Comment 18 Adam Williamson 2019-06-04 00:42:42 UTC
Note, this is only happening on the *upgrade* tests. g-i-s is running OK in fresh install tests, e.g. https://openqa.fedoraproject.org/tests/408461 . I'll try and figure out what it is about upgrading specifically that causes this problem.

Comment 19 Adam Williamson 2019-06-04 01:16:22 UTC
Huh, OK, so the cause seems relatively simple: somehow, on upgrade, /usr/lib/locale/locale-archive just goes completely missing.

I just recreated what the openQA test in question does manually: installed Fedora 30 Workstation (from the Everything netinst), then upgraded to Rawhide using dnf system-upgrade . I checked the upgraded system, and it simply has no /usr/lib/locale/locale-archive file at all. `rpm -V glibc-all-langpacks` shows:

missing     /usr/lib/locale/locale-archive

I don't know *why* this happens, yet.

Comment 20 Carlos O'Donell 2019-06-04 01:22:43 UTC
(In reply to Adam Williamson from comment #18)
> Note, this is only happening on the *upgrade* tests. g-i-s is running OK in
> fresh install tests, e.g. https://openqa.fedoraproject.org/tests/408461 .
> I'll try and figure out what it is about upgrading specifically that causes
> this problem.

Do you have glibc-all-langpacks installed?

Only if you have glibc-all-langpacks do you also have /usr/lib/locale/locale-archive which is the mmap'able copy of all the installed locales ready for use by the process.

The change we made was to copy in a complete version of this file without processing or filtering it in any way.

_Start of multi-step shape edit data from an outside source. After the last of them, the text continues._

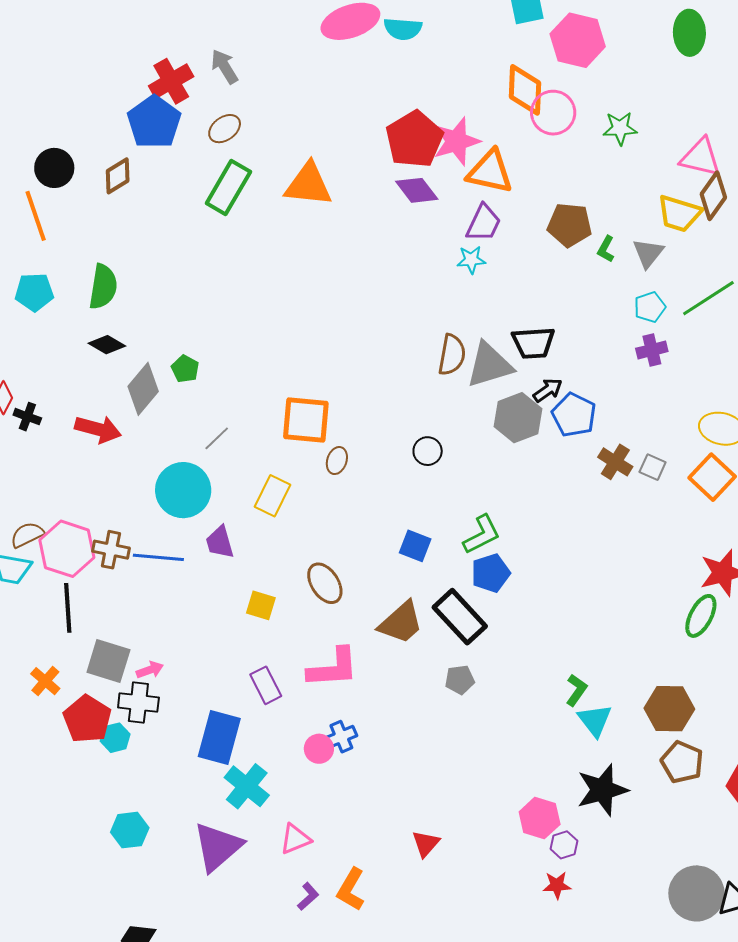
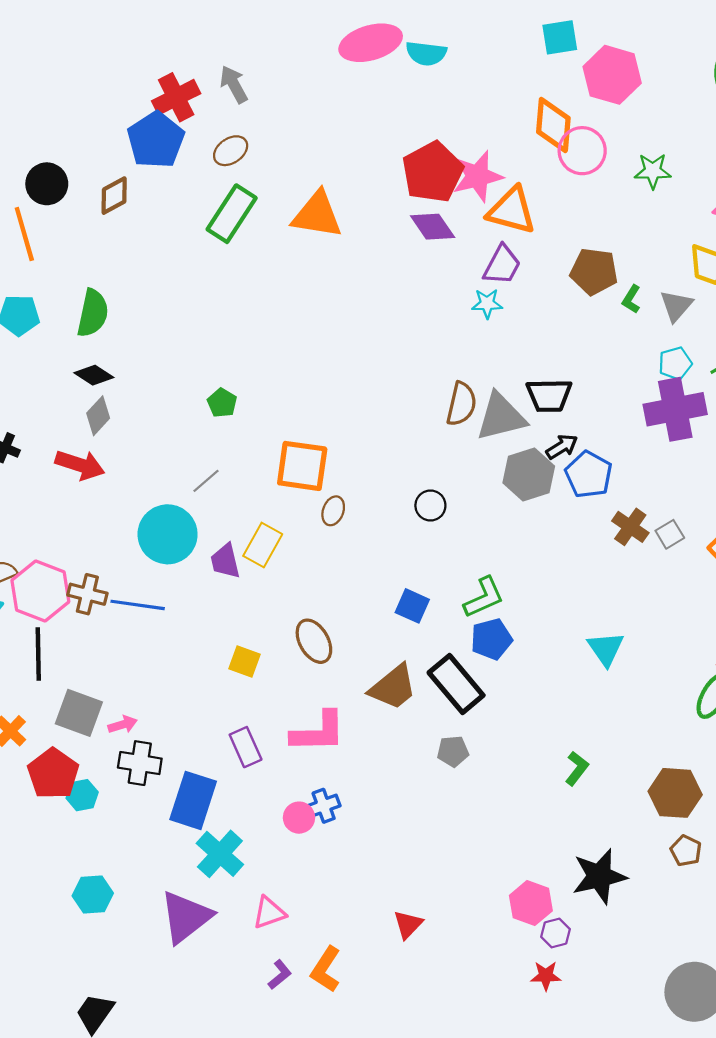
purple cross: (652, 350) -> (675, 409), size x1.8
green pentagon: (185, 369) -> (222, 403), moved
gray diamond: (143, 389) -> (98, 416), moved, size x0.7
gray square: (653, 467) -> (670, 534), turned 32
purple trapezoid: (220, 542) -> (225, 561), moved
black cross: (138, 702) -> (140, 763), moved
cyan triangle: (595, 720) -> (606, 649), moved
brown pentagon: (682, 762) -> (686, 851), size x0.7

You shouldn't be able to tell the difference.

Are you running processes during %post?

Has rpm somehow not upgraded /usr/lib/locale/locale-archive?

Can you get us a copy of that file for your system?

Comment 21 Adam Williamson 2019-06-04 01:23:08 UTC
Filed https://bugzilla.redhat.com/show_bug.cgi?id=1716710 .

Comment 22 Carlos O'Donell 2019-06-04 01:29:45 UTC
(In reply to Adam Williamson from comment #19)
> Huh, OK, so the cause seems relatively simple: somehow, on upgrade,
> /usr/lib/locale/locale-archive just goes completely missing.
> 
> I just recreated what the openQA test in question does manually: installed
> Fedora 30 Workstation (from the Everything netinst), then upgraded to
> Rawhide using dnf system-upgrade . I checked the upgraded system, and it
> simply has no /usr/lib/locale/locale-archive file at all. `rpm -V
> glibc-all-langpacks` shows:
> 
> missing     /usr/lib/locale/locale-archive
> 
> I don't know *why* this happens, yet.

This may be a transitional issue we didn't consider.

So the old glibc will have a %postun to remove /usr/lib/locale/locale-archive.

The old glibc used to recreate locale-archive via %posttrans.

The new glibc will install locale-archive normally as a normal installed file.

It may be the case that the old glibc's %postun is deleting the new glibc's locale-archive.

Then the new glibc doesn't do anything to reinstall it.

Comment 23 Adam Williamson 2019-06-04 15:11:48 UTC
I wasn't setting a 'depends on' because the crash in g-i-s indicates a bug regardless of the *reason* why the locale couldn't be loaded, just for the record...

Comment 24 Michael Catanzaro 2019-06-04 21:24:28 UTC
I don't think we need to track this separately since the crash will go away as soon as bug #1716710 is fixed, but for the record, I've submitted a fix in https://gitlab.gnome.org/GNOME/gnome-initial-setup/merge_requests/39.